A relative lack of ambient light pollution in much of Africa makes it a logical choice to study astronomy. That's why the largest single optical telescope in the southern hemisphere, the Southern African Large Telescope, was recently erected on the continent. But according to Keith Snedegar of Utah Valley State College, "cultural astronomers have paid relatively little attention to Africa." Ethnoastronomers, scientists who study celestial knowledge in culture, are only recently beginning to realize what many people have known for centuries: that Africa is the perfect place to admire the stars.

In the documentary Cosmic Africa astronomer Thebe Medupe traveled the African countryside in search of traditional astronomy. One of the groups he encountered was the Dogon, an ethnic tribe primarily in Mali. The Dogon are well known for their knowledge of stars, and are actually the target of some controversy. One of the traditional beliefs held by the Dogon is that Sirius, one of the brightest stars in the sky, was actually made up of two stars, one of which was invisible to the naked eye.

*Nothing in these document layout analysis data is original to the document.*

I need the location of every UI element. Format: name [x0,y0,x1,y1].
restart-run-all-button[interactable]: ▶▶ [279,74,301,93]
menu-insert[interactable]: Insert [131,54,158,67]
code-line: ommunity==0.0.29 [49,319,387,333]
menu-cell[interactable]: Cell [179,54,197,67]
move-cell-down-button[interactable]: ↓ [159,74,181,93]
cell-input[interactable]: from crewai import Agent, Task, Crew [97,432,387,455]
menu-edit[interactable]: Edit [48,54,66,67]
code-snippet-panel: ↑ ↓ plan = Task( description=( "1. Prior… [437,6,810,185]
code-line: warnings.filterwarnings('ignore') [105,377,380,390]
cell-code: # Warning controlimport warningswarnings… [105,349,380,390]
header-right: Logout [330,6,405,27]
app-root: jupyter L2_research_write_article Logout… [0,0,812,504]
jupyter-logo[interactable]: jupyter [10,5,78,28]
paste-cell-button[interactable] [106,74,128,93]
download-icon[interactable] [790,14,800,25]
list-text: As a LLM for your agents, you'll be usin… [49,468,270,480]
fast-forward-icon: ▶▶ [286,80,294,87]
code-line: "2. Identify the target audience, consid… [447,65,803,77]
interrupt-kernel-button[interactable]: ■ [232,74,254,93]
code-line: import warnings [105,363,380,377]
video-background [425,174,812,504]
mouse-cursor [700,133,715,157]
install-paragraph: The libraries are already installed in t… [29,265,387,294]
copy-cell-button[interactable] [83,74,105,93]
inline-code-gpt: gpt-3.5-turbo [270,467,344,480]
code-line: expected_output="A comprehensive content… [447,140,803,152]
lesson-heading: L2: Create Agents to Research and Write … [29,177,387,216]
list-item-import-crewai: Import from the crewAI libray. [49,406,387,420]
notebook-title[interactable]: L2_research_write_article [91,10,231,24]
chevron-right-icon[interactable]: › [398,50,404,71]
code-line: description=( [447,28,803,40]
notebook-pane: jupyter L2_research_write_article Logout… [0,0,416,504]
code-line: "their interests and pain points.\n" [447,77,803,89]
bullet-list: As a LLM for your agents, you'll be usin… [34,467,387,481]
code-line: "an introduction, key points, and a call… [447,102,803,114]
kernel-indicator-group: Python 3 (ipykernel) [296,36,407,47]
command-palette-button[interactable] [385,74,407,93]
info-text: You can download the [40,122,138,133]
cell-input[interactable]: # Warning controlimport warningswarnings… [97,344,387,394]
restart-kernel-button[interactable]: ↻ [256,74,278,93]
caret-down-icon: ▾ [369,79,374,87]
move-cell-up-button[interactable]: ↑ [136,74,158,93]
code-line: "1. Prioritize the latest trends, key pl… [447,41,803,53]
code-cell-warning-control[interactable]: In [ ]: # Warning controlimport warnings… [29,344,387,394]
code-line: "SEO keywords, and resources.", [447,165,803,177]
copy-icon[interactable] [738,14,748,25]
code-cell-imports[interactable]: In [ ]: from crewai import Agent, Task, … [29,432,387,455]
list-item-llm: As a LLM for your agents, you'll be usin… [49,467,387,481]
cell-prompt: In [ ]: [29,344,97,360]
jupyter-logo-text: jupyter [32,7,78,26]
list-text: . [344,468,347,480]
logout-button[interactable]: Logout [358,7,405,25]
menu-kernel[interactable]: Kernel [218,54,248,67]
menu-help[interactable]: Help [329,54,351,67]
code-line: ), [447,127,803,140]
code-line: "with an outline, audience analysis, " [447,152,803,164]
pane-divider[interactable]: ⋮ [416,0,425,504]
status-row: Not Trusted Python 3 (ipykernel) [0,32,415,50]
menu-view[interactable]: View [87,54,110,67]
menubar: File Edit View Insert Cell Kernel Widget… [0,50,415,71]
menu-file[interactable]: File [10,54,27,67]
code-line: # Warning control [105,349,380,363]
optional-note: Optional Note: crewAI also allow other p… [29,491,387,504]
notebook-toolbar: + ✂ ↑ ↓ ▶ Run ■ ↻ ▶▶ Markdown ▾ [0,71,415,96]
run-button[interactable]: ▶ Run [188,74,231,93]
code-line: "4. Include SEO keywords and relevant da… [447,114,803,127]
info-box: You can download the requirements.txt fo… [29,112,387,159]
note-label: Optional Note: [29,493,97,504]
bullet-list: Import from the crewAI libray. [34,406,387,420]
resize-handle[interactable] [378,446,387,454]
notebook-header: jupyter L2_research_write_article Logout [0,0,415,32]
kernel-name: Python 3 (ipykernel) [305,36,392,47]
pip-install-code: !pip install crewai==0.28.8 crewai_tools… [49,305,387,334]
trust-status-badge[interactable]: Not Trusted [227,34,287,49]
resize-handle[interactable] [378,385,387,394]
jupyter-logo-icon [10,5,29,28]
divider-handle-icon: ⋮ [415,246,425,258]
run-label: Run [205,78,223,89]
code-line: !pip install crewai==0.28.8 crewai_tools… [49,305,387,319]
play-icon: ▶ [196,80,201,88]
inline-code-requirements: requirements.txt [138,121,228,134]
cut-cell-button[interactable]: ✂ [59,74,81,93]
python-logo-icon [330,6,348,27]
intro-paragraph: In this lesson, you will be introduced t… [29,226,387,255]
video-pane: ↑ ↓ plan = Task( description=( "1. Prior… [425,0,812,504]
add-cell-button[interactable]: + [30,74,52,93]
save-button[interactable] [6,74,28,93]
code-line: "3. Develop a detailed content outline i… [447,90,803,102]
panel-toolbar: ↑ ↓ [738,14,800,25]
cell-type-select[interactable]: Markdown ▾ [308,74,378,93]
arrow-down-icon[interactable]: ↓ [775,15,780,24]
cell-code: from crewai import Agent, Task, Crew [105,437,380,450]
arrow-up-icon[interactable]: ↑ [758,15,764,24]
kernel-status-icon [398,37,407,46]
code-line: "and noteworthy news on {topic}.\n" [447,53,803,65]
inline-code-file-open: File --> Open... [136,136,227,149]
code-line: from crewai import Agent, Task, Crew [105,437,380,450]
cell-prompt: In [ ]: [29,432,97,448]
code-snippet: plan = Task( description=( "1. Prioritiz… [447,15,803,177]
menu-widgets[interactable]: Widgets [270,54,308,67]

That discovery was not made by Western scientists until the late 19th century.

In an interview with the New Scientist, Medupe confirms the vast celestial knowledge of the Dogon people. He recounts the story of an old man from the tribe who could describe one constellation in such detail that Medupe was forced to check the information on his laptop. What he found was that the man was "spot on."

A post-colonial mentality may be one reason why traditional African knowledge has been largely obscured. As Medupe explained, "During apartheid the whites commonly said that black Africans had always been dependent on them." Research into ethnoastronomy is proving that contention untrue. Medupe hopes that connecting modern science to an African tradition will inspire young black people from around the world to study science. One of his major goals, he told Physics Today, is to "tell kids that truly astronomy and the rest of science is a human activity, and it belongs to all of us."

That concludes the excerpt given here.